■ **Supplied records**
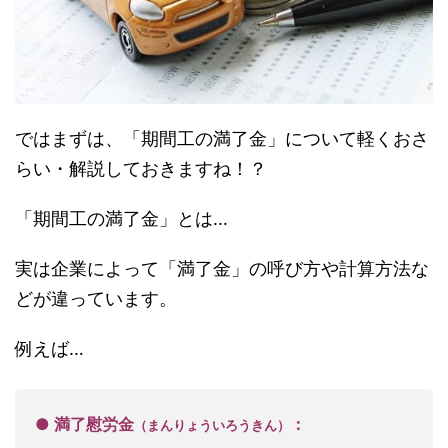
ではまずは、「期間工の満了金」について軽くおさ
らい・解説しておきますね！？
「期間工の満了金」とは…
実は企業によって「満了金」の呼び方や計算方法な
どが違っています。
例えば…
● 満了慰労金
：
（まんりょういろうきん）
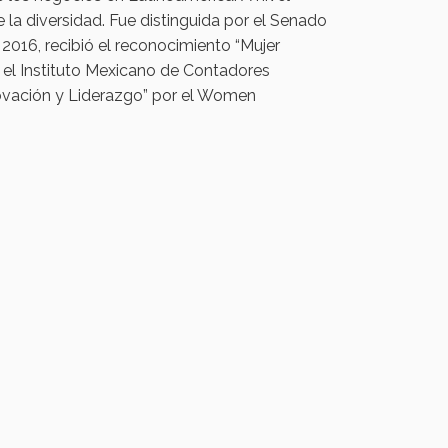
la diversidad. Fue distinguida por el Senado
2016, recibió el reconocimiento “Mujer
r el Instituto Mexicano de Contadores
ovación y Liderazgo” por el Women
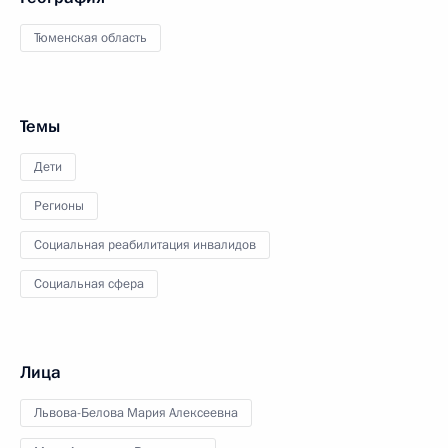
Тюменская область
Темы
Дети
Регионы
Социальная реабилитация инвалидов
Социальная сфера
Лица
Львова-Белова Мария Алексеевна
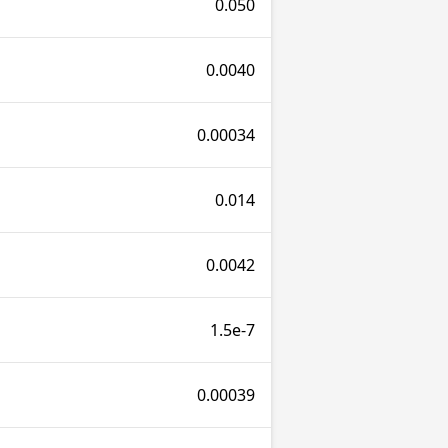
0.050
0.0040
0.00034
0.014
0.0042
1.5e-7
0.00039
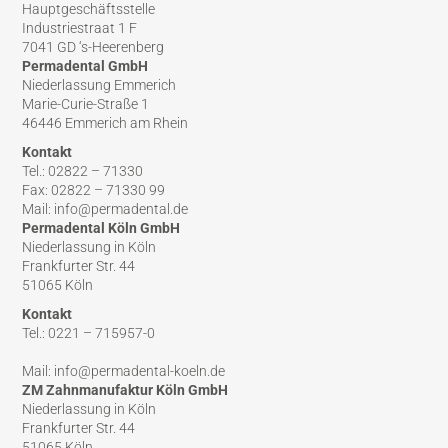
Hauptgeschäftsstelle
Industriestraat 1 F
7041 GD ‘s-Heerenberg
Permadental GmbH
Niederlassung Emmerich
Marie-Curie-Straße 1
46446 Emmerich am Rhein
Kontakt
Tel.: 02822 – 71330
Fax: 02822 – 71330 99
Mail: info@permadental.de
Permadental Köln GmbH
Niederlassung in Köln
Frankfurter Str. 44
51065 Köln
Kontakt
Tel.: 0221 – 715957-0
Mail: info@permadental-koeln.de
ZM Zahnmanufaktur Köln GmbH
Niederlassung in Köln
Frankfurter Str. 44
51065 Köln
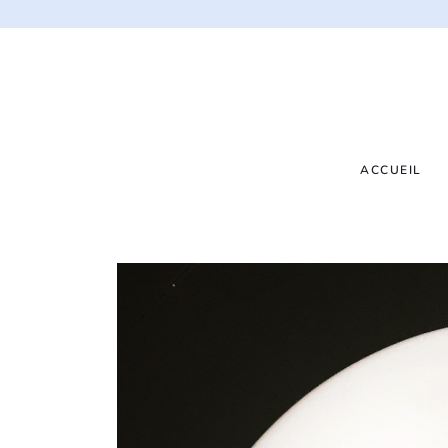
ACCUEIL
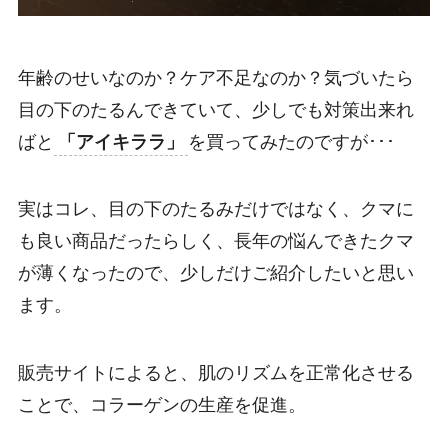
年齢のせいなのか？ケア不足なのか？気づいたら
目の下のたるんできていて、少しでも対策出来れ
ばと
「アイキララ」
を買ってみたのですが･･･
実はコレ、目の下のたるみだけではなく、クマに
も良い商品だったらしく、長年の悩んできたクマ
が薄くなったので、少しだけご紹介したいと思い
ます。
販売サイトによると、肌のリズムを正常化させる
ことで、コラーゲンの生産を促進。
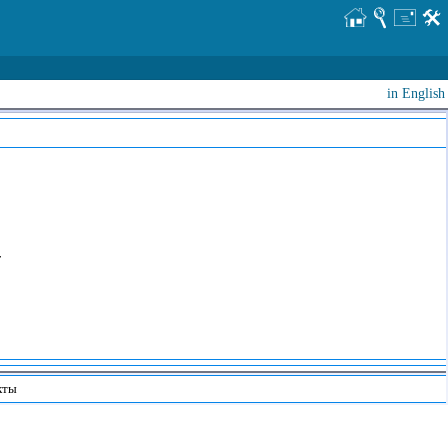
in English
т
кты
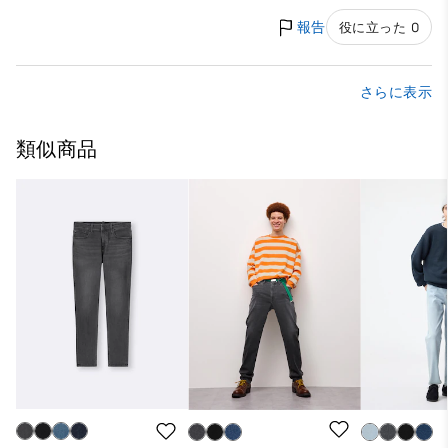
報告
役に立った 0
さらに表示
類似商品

■ **Task statement**
Please retype the listing above word for word, skipping each picture.

■ **Answer box**
ではまずは、「期間工の満了金」について軽くおさ
らい・解説しておきますね！？
「期間工の満了金」とは…
実は企業によって「満了金」の呼び方や計算方法な
どが違っています。
例えば…
● 満了慰労金
：
（まんりょういろうきん）
la diversidad. Fue distinguida por el Senado
2016, recibió el reconocimiento “Mujer
r el Instituto Mexicano de Contadores
ovación y Liderazgo” por el Women
Тюменская область
Темы
Дети
Регионы
Социальная реабилитация инвалидов
Социальная сфера
Лица
Львова-Белова Мария Алексеевна
0.050
0.0040
0.00034
0.014
0.0042
1.5e-7
0.00039
Hauptgeschäftsstelle
Industriestraat 1 F
7041 GD ‘s-Heerenberg
Permadental GmbH
Niederlassung Emmerich
Marie-Curie-Straße 1
46446 Emmerich am Rhein
Kontakt
Tel.: 02822 – 71330
Fax: 02822 – 71330 99
Mail: info@permadental.de
Permadental Köln GmbH
Niederlassung in Köln
Frankfurter Str. 44
51065 Köln
Kontakt
Tel.: 0221 – 715957-0
Mail: info@permadental-koeln.de
ZM Zahnmanufaktur Köln GmbH
Niederlassung in Köln
Frankfurter Str. 44
51065 Köln
ACCUEIL
年齢のせいなのか？ケア不足なのか？気づいたら
目の下のたるんできていて、少しでも対策出来れ
ばと
「アイキララ」
を買ってみたのですが･･･
実はコレ、目の下のたるみだけではなく、クマに
も良い商品だったらしく、長年の悩んできたクマ
が薄くなったので、少しだけご紹介したいと思い
ます。
販売サイトによると、肌のリズムを正常化させる
ことで、コラーゲンの生産を促進。
in English
т
кты
報告
役に立った 0
さらに表示
類似商品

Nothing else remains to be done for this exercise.